# SnowEx Spreader Box Not Working



## EvenCutLawnCare (Aug 12, 2008)

Just bought a used SnowEx VeeProo 8000 Spreader with a truck. The Control Box has power going into the box but not coming out of the box. So I have no power to the auger, vibrator, or spinner. Could the box be bad or is it maybe something simple?
I'm Kinda new to this kind of product so any help will be greatly appreciated.
Thanks,Matt


----------



## got-h2o (Sep 26, 2008)

Probably the box and they're pricey. Usually the first thing to go is the rocker switch. Try replacing that with just a plain ol' switch and see if that fixes it. I have a Western one for sale if you end up needing one, they're all pretty much the same thing. This one is brand new, installed for the dealer, then removed from a new truck b/c the customer took the truck without the plow/spreader.


----------



## flykelley (Dec 29, 2003)

EvenCutLawnCare;666418 said:


> Just bought a used SnowEx VeeProo 8000 Spreader with a truck. The Control Box has power going into the box but not coming out of the box. So I have no power to the auger, vibrator, or spinner. Could the box be bad or is it maybe something simple?
> I'm Kinda new to this kind of product so any help will be greatly appreciated.
> Thanks,Matt


Do yourself a favor and get rid of that snowex controller, they will fail at any given time. Call Bob Karrier at Karrier Company in Ohio. just do a google search and his company name will pop up. He is a controller wizard and he can help you. If you do need a new one his are cheaper than snowex and they will last. If you buy another snowex controller it will just happen again, and Bobs controllers are plug and play.

Regards Mike


----------



## EvenCutLawnCare (Aug 12, 2008)

flykelley;666851 said:


> Do yourself a favor and get rid of that snowex controller, they will fail at any given time. Call Bob Karrier at Karrier Company in Ohio. just do a google search and his company name will pop up. He is a controller wizard and he can help you. If you do need a new one his are cheaper than snowex and they will last. If you buy another snowex controller it will just happen again, and Bobs controllers are plug and play.
> 
> Regards Mike


Okay Thanks Man! I appreciate the help.
S&W? What Model?


----------



## basher (Nov 13, 2004)

We stock the Karrier replacement units send me an email or give Kim a call at 888 4482464.


----------



## rcpd34 (Jan 16, 2004)

flykelley;666851 said:


> Do yourself a favor and get rid of that snowex controller, they will fail at any given time. Call Bob Karrier at Karrier Company in Ohio. just do a google search and his company name will pop up. He is a controller wizard and he can help you. If you do need a new one his are cheaper than snowex and they will last. If you buy another snowex controller it will just happen again, and Bobs controllers are plug and play.
> 
> Regards Mike


Ditto! I hate to tell you, but the 8000 is junk unless the salt is _pristine_. The weak link in that salter is the control box. They all fail sooner or later and SnowEx will not warranty them, or repair them. They will only sell you a replacement for *crazy* money. The Karrier is a much better unit. I've had a few and they are far superior. Bob is more than willing to answer any questions you may have. Good luck!


----------



## got-h2o (Sep 26, 2008)

rcpd34;669492 said:


> Ditto! I hate to tell you, but the 8000 is junk unless the salt is _pristine_. The weak link in that salter is the control box. They all fail sooner or later and SnowEx will not warranty them, or repair them. They will only sell you a replacement for *crazy* money. The Karrier is a much better unit. I've had a few and they are far superior. Bob is more than willing to answer any questions you may have. Good luck!

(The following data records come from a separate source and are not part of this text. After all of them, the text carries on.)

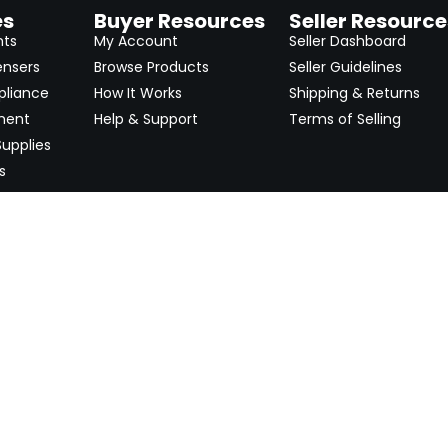
es
Buyer Resources
Seller Resource
nts
My Account
Seller Dashboard
ensers
Browse Products
Seller Guidelines
pliance
How It Works
Shipping & Returns
ment
Help & Support
Terms of Selling
upplies
s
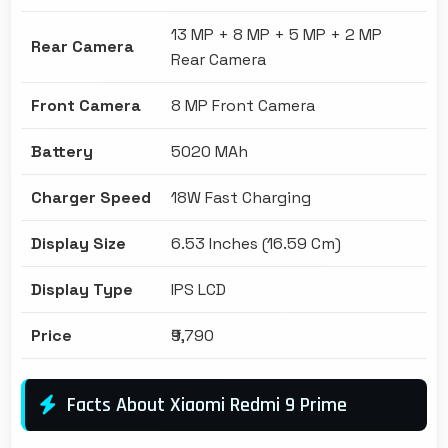
13 MP + 8 MP + 5 MP + 2 MP
Rear Camera
Rear Camera
Front Camera
8 MP Front Camera
Battery
5020 MAh
Charger Speed
18W Fast Charging
Display Size
6.53 Inches (16.59 Cm)
Display Type
IPS LCD
Price
₹9,790
Facts About Xiaomi Redmi 9 Prime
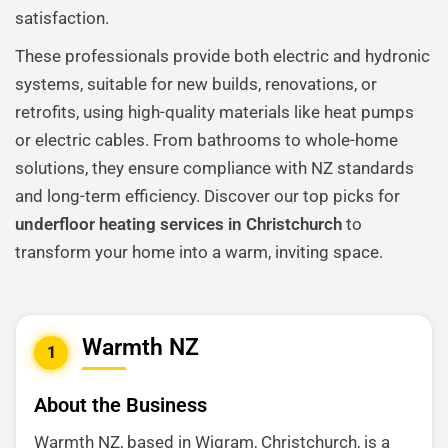
satisfaction.
These professionals provide both electric and hydronic
systems, suitable for new builds, renovations, or
retrofits, using high-quality materials like heat pumps
or electric cables. From bathrooms to whole-home
solutions, they ensure compliance with NZ standards
and long-term efficiency. Discover our top picks for
underfloor heating services in Christchurch
to
transform your home into a warm, inviting space.
Warmth NZ
1
About the Business
Warmth NZ, based in Wigram, Christchurch, is a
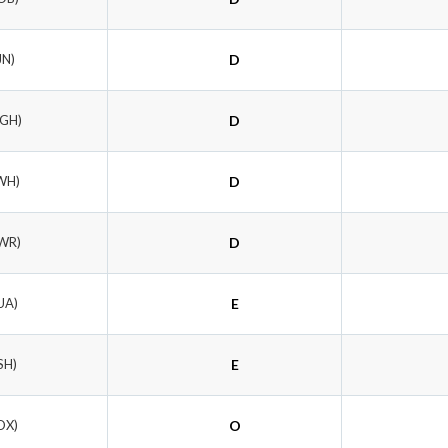
JN)
D
RGH)
D
WH)
D
WR)
D
UA)
E
SH)
E
OX)
O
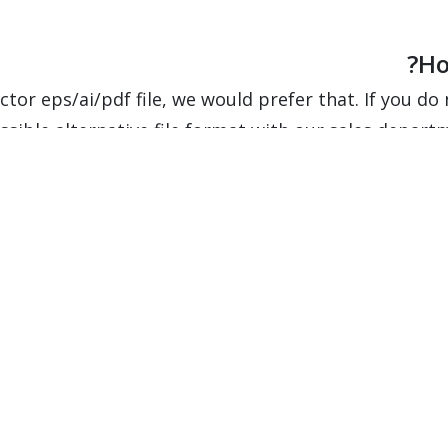
Ho
ctor eps/ai/pdf file, we would prefer that. If you do n
ssible alternative file format with our sales depart
How do I tr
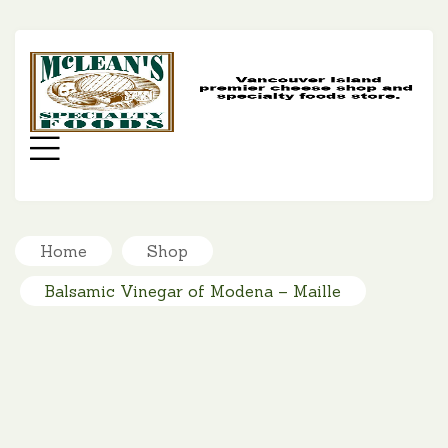
MC
SP
FO
Menu
Home
Shop
Balsamic Vinegar of Modena – Maille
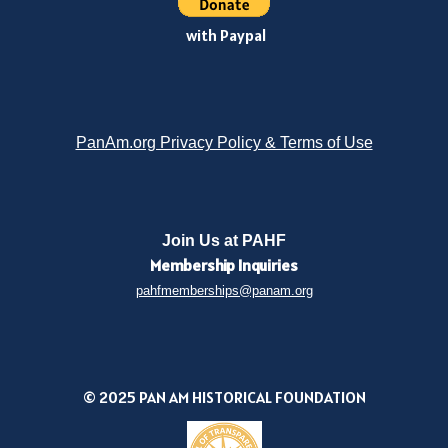
with Paypal
PanAm.org Privacy Policy & Terms of Use
Join Us at PAHF
Membership
Inquiries
pahfmemberships@panam.org
© 2025 PAN AM HISTORICAL FOUNDATION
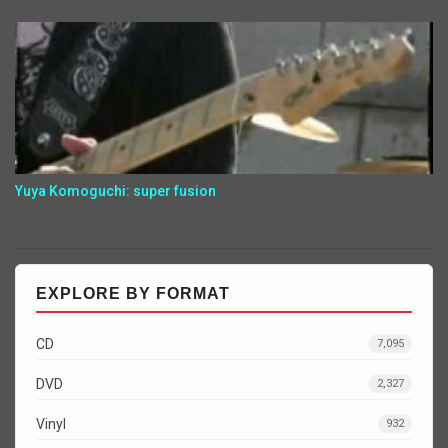
Yuya Komoguchi: super fusion
EXPLORE BY FORMAT
CD
7,095
DVD
2,327
Vinyl
932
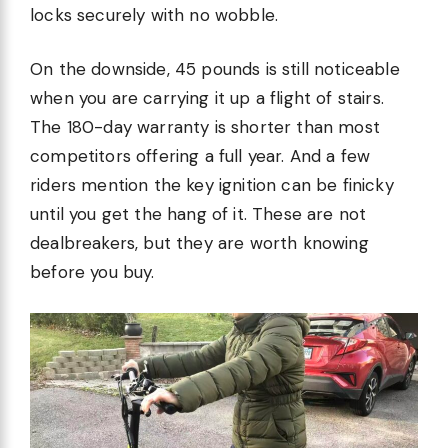
locks securely with no wobble.
On the downside, 45 pounds is still noticeable
when you are carrying it up a flight of stairs.
The 180-day warranty is shorter than most
competitors offering a full year. And a few
riders mention the key ignition can be finicky
until you get the hang of it. These are not
dealbreakers, but they are worth knowing
before you buy.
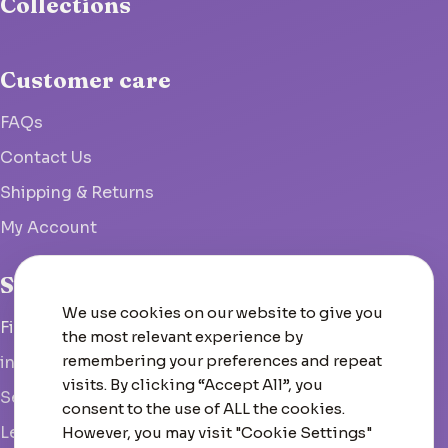
Collections
Customer care
FAQs
Contact Us
Shipping & Returns
My Account
Studio
We use cookies on our website to give you
Fish Hoek, South Africa
the most relevant experience by
remembering your preferences and repeat
info@woolcrate.com
visits. By clicking “Accept All”, you
Send us a message
consent to the use of ALL the cookies.
Leave us a Google review
However, you may visit "Cookie Settings"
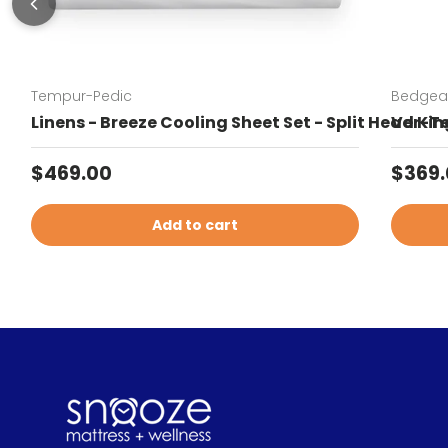
Tempur-Pedic
Bedgea
Linens - Breeze Cooling Sheet Set - Split Head Kin
Ver-Te
Regular price
Sale 
$469.00
$369
Add to cart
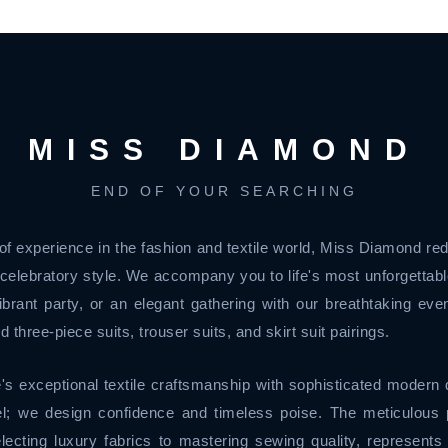
MISS DIAMOND
END OF YOUR SEARCHING
of experience in the fashion and textile world, Miss Diamond re
celebratory style. We accompany you to life's most unforgetta
brant party, or an elegant gathering with our breathtaking even
d three-piece suits, trouser suits, and skirt suit pairings.
's exceptional textile craftsmanship with sophisticated modern 
l; we design confidence and timeless poise. The meticulous p
lecting luxury fabrics to mastering sewing quality, represents 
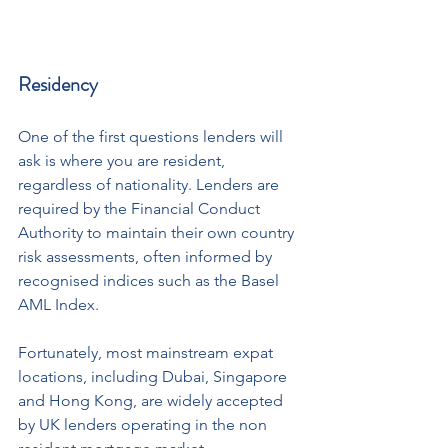
Residency
One of the first questions lenders will 
ask is where you are resident, 
regardless of nationality. Lenders are 
required by the Financial Conduct 
Authority to maintain their own country 
risk assessments, often informed by 
recognised indices such as the Basel 
AML Index.
Fortunately, most mainstream expat 
locations, including Dubai, Singapore 
and Hong Kong, are widely accepted 
by UK lenders operating in the non 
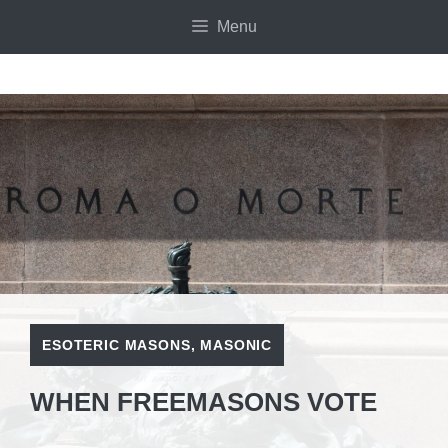
Skip
Menu
to
content
ESOTERIC MASONS
,
MASONIC
WHEN FREEMASONS VOTE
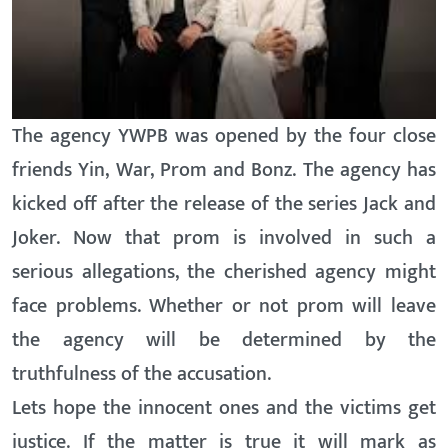
The agency YWPB was opened by the four close
friends Yin, War, Prom and Bonz. The agency has
kicked off after the release of the series Jack and
Joker. Now that prom is involved in such a
serious allegations, the cherished agency might
face problems. Whether or not prom will leave
the agency will be determined by the
truthfulness of the accusation.
Lets hope the innocent ones and the victims get
justice. If the matter is true it will mark as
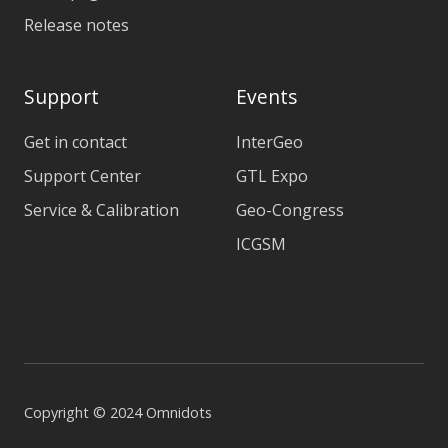
Release notes
Support
Events
Get in contact
InterGeo
Support Center
GTL Expo
Service & Calibration
Geo-Congress
ICGSM
Copyright © 2024 Omnidots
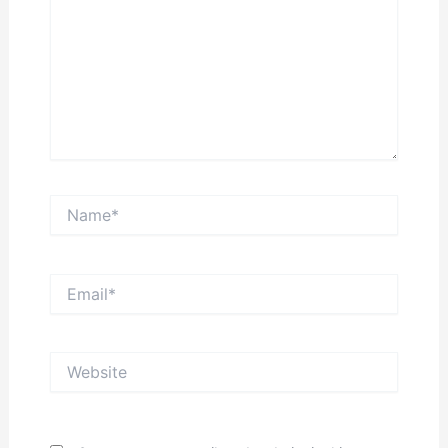
Name*
Email*
Website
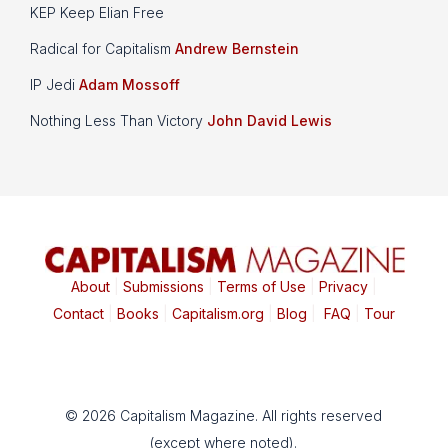
KEP Keep Elian Free
Radical for Capitalism
Andrew Bernstein
IP Jedi
Adam Mossoff
Nothing Less Than Victory
John David Lewis
About
|
Submissions
|
Terms of Use
|
Privacy
|
Contact
|
Books
|
Capitalism.org
|
Blog
|
FAQ
|
Tour
© 2026 Capitalism Magazine. All rights reserved
(except where noted).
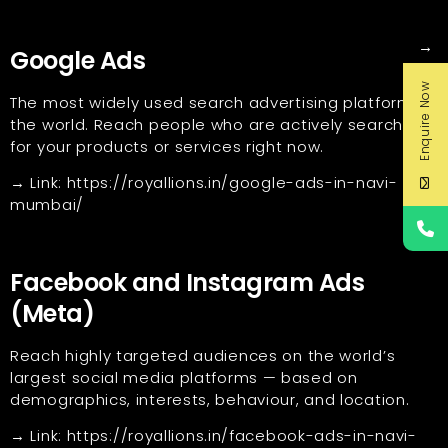
→
Google Ads
Enquire Now
The most widely used search advertising platform in
the world. Reach people who are actively searching
for your products or services right now.
→ Link:
https://royallions.in/google-ads-in-navi-
mumbai/
Facebook and Instagram Ads
(Meta)
Reach highly targeted audiences on the world’s
largest social media platforms — based on
demographics, interests, behaviour, and location.
→ Link:
https://royallions.in/facebook-ads-in-navi-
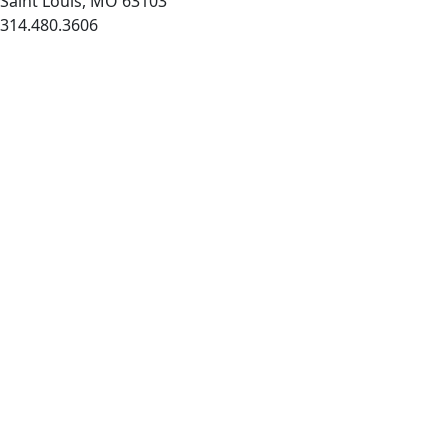
Saint Louis, MO 63103
314.480.3606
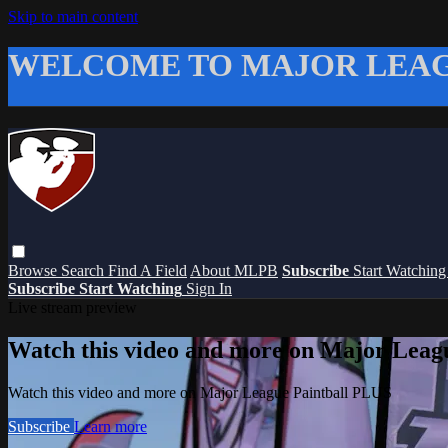
Skip to main content
WELCOME TO MAJOR LEAG
Browse
Search
Find A Field
About MLPB
Subscribe
Start Watchin
Subscribe
Start Watching
Sign In
Live stream preview
Watch this video and more on Major Leag
Watch this video and more on Major League Paintball PLUS
Subscribe
Learn more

I'd say calling the 8000 junk is a little excessive. They're good spreaders, Snowex controllers on the other hand aren't the greatest. I know many people that use and have used the 8000's commercially for many seasons without 1 single complaint. One that I know of added a second vibrator, that helped out a lot with distribution.


----------



## EvenCutLawnCare (Aug 12, 2008)

got-h2o;669514 said:


> I'd say calling the 8000 junk is a little excessive. They're good spreaders, Snowex controllers on the other hand aren't the greatest. I know many people that use and have used the 8000's commercially for many seasons without 1 single complaint. One that I know of added a second vibrator, that helped out a lot with distribution.


This one has a secondary vibrator added also.


----------



## rcpd34 (Jan 16, 2004)

got-h2o;669514 said:


> I'd say calling the 8000 junk is a little excessive. They're good spreaders, Snowex controllers on the other hand aren't the greatest. I know many people that use and have used the 8000's commercially for many seasons without 1 single complaint. One that I know of added a second vibrator, that helped out a lot with distribution.


Sorry, but in my opinion, they _are_ junk. This is firsthand experience. I had an 1875 for years and it was the best tailgate spreader I ever used. I then moved up to the 8000 and it was a nightmare. It is little more than an oversized tailgate spreader. Absolutely _no_ customer support. SnowEx and the distributor were fighting back and forth trying to get my issues resolved. I finally disputed the charge on my credit card (luckily it was not too late), and told them where to pick it up and that finally got their attention. I got a free second vibrator, but it still wan't enough. I spent _dozens of hours_ digging out the hopper to find a small rock or chunk of salt binding up the works. The auto reverse doesn't free up jams. In this business time is money and it cost me a lot of money. If you use bagged or clean, dry pristine salt, you will be fine. Try using bulk like they say it was designed for and you will be very disapointed. I've seen the 8500 and that looks much better as they have seemed to address a lot of concerns, but I'm tired of being SnowEx's unpaid Research and Developement department so I'm not going to find out.


----------



## got-h2o (Sep 26, 2008)

I just didn't see it as necessary to badmouth the poor guy's new purchase, that's all


----------



## EvenCutLawnCare (Aug 12, 2008)

got-h2o;669617 said:


> I just didn't see it as necessary to badmouth the poor guy's new purchase, that's all


Well we all gotta start somewhere and the thing was included with a truck and plow combo that I got WORTH THE MONEY. So ill put a new box in it and see what happens.


----------



## got-h2o (Sep 26, 2008)

Best of luck, keep us posted


----------



## EvenCutLawnCare (Aug 12, 2008)

got-h2o;669804 said:


> Best of luck, keep us posted


Will do, Thanks for the help guys!


----------



## rcpd34 (Jan 16, 2004)

Not trying to bash him, but he should know what he's in for. Hey if it came with the truck, then he's ahead of the game!


----------